После смерти Жуманбая правление родом должен был принять Молдас, по старшинству следовавший за ним. Но кузнеца не интересовала ни война, ни власть, ни политика, ни хозяйственные вопросы. Он увлекался изготовлением изделий и украшений из серебра и золота. Высокий, долговязый, светловолосый, с узким лицом, с тонкими изящными пальцами он целыми днями пропадал в своей мастерской, создавая серьги, кольца, браслеты для женщин, серебряные или золотые пояса для мужского одеяния, различной красоты седла и другие конские снаряжения. Из серебра он иногда изготавливал посуду, серебряные чашки, ложки. Из-за нужд аулов по заказу середняков лепил из глины горшки, вырезал из дерева — ложки, чашки и прочие нужные в хозяйстве вещи. Спрос на его изделия превышал в тысячи раз его возможности создавать, ибо в степи все было в дефиците. Он любил заниматься более ювелирным ремеслом, но приходилось заниматься и гончарным, и кузнечным. Управление родом кузнец вверил следующему за ним брату Жанбасу.

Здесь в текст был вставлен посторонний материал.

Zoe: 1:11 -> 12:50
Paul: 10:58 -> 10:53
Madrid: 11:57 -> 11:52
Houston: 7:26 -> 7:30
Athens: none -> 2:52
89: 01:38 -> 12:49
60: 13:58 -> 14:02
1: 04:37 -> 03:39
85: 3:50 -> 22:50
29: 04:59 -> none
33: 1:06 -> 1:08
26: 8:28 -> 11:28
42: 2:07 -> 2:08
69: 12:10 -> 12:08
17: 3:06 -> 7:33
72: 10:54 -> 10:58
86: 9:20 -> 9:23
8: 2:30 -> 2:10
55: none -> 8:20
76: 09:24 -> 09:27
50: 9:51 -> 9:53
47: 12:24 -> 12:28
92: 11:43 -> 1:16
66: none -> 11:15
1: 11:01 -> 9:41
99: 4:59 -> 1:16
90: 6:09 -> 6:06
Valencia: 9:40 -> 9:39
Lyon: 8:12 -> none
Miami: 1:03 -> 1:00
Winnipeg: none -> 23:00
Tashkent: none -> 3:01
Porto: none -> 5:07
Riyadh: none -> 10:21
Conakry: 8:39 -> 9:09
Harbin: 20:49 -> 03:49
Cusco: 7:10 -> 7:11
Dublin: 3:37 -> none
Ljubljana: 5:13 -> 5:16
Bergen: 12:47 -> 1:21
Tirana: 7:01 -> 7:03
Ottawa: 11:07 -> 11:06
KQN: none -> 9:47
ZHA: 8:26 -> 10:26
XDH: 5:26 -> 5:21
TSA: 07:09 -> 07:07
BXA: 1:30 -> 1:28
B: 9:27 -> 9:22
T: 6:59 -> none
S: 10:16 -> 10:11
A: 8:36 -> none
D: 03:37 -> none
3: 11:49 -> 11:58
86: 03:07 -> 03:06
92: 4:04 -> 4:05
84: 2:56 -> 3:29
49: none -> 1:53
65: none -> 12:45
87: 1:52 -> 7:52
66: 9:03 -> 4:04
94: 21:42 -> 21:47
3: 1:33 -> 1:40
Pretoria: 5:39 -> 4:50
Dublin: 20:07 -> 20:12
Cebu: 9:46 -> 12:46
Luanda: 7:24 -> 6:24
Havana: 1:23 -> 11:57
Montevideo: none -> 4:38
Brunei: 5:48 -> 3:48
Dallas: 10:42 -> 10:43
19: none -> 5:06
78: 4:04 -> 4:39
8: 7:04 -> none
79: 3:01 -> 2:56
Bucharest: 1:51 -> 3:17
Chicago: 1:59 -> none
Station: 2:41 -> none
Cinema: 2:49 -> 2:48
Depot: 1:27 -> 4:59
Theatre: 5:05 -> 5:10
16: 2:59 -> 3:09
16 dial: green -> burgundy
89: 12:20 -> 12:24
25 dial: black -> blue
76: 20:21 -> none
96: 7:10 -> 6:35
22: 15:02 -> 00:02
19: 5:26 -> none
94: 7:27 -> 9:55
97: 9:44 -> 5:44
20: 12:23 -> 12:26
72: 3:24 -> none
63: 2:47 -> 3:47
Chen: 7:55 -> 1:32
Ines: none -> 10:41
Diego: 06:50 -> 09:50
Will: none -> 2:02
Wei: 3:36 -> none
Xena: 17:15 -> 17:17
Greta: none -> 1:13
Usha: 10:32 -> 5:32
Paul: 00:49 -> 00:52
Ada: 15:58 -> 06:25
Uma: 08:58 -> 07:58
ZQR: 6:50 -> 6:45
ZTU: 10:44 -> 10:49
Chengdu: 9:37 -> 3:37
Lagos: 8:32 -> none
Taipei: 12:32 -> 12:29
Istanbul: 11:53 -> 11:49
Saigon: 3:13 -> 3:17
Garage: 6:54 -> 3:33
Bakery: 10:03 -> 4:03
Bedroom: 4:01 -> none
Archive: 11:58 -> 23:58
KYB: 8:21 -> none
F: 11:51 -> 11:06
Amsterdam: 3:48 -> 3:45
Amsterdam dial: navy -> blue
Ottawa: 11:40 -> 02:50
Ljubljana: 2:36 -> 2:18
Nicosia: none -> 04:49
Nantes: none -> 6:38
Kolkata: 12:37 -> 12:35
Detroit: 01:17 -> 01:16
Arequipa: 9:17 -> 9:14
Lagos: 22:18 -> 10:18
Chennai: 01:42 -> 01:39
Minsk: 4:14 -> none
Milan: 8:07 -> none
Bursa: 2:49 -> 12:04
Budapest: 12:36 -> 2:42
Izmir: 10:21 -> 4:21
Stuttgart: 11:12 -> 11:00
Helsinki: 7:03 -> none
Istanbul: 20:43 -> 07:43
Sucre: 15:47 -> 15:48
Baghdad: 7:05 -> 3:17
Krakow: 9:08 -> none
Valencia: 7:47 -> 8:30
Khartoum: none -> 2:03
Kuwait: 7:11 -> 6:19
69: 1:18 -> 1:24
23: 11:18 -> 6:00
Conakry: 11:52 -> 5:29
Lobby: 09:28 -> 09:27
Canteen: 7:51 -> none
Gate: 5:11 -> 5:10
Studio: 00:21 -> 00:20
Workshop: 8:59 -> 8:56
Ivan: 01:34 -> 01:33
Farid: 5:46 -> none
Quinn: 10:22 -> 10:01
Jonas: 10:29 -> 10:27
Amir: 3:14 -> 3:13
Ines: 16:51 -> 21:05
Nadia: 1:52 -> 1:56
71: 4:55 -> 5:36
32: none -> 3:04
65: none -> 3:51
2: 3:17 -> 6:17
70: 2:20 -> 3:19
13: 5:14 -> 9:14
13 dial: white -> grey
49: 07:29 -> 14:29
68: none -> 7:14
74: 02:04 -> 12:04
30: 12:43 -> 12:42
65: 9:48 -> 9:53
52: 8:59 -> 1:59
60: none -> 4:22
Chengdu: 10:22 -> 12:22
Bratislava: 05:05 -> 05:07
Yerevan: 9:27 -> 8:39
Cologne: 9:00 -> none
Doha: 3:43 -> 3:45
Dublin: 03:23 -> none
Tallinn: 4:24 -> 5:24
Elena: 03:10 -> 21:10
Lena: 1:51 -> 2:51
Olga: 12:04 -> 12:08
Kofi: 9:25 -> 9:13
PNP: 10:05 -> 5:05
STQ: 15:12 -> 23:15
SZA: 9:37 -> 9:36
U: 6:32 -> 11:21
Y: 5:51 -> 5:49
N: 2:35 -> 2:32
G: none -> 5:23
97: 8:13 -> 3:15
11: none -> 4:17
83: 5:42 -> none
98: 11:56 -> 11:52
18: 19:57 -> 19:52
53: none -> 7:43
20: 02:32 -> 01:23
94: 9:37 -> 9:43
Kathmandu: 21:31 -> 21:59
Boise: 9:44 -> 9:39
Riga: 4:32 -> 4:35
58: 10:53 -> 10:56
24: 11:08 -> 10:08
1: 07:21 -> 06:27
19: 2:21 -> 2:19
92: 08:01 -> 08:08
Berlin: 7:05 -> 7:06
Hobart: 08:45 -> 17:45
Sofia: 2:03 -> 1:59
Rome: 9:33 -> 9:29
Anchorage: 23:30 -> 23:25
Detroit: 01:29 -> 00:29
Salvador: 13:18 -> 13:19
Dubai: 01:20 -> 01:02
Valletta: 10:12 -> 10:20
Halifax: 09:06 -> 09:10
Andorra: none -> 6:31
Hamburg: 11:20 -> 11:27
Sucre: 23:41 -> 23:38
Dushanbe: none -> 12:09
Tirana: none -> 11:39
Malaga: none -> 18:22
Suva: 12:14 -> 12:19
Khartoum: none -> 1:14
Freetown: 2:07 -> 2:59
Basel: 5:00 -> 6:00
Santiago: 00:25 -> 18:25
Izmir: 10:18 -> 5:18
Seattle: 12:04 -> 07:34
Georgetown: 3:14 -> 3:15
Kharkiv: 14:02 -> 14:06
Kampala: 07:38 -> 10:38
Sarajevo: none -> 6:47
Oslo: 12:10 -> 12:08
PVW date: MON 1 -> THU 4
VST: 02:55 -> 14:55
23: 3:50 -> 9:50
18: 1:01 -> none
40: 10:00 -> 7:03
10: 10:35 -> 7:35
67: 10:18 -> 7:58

Жанбас — из братьев самый хозяйственный и прагматичный. Высокий, стройный, холодноватый, немногословный. В политику не лез, перед царскими чиновниками не лебезил, умудряясь обходить острые углы. С утра до ночи занимался хозяйственными заботами аулов: скотом и немного примитивным земледелием, запасами на зиму, нуждами аулов. Сейчас вдобавок увлекся строительством себе зимовки — деревянного дома с железной крышей, позаимствовав у казаков в их станицах. Внутренние дела рода, управление всеми аулами и хозяйствами каракыпшаков вел практически он, и помогали ему в этом больше всех братья Былшык и Андас. У Жанбаса три жены, аулы которых стояли по соседству друг от друга. Старшая жена Каракоз сосватана ему с рождения, и была не в его вкусе. Между ними так и не вспыхнули притягательные чувства и жили они словно чужие. С рождением детей, Каракоз все свои чувства отдала детям: благо, им её любовь нужна! Вторую жену Айганым он выбрал сам. Айганым из хорошей семьи, хорошо воспитана, но оказалась очень ревнивой, и от ревности мучилась сама и замучила мужа. Когда у неё начинались приступы ревности, муж молча вставал и уходил на несколько дней к байбише [29], как бы давая ей понять, что вернётся, когда она успокоится. Жанбас — красивый статный высокий мужчина, с красивыми четкими чертами лица, с чётко очерченными пухлыми губами, благородной осанкой, не был разгильдяем, он нагулялся в молодые годы, а теперь желал тихого семейного уюта. Да и множество хозяйственных забот и дел занимали все его мысли. Айганым этого не поняла, и сама же его подтолкнула к третьей женитьбе. Если раньше в такие дни он уходил к старшей жене Каракоз, к которой Айганым не ревновала, то с третьей женитьбой он вовсе пропадал в ауле токал [30]. Токал Улбала оказалась такой же хозяйственной, как Жанбас, и вот они вдвоём с утра до ночи, как муравьи, занимались хозяйством. Сейчас оба занялись строительством зимовки, деревянного дома. Третья жена то приветливая, то не приветливая, человек настроения, с утра до ночи занятая домашними делами, не любила гостей, плохо встречала их, и родственники реже их навещали. Многочисленная родня Жанбаса теснее общалась с байбише Каракоз, старшим аулом.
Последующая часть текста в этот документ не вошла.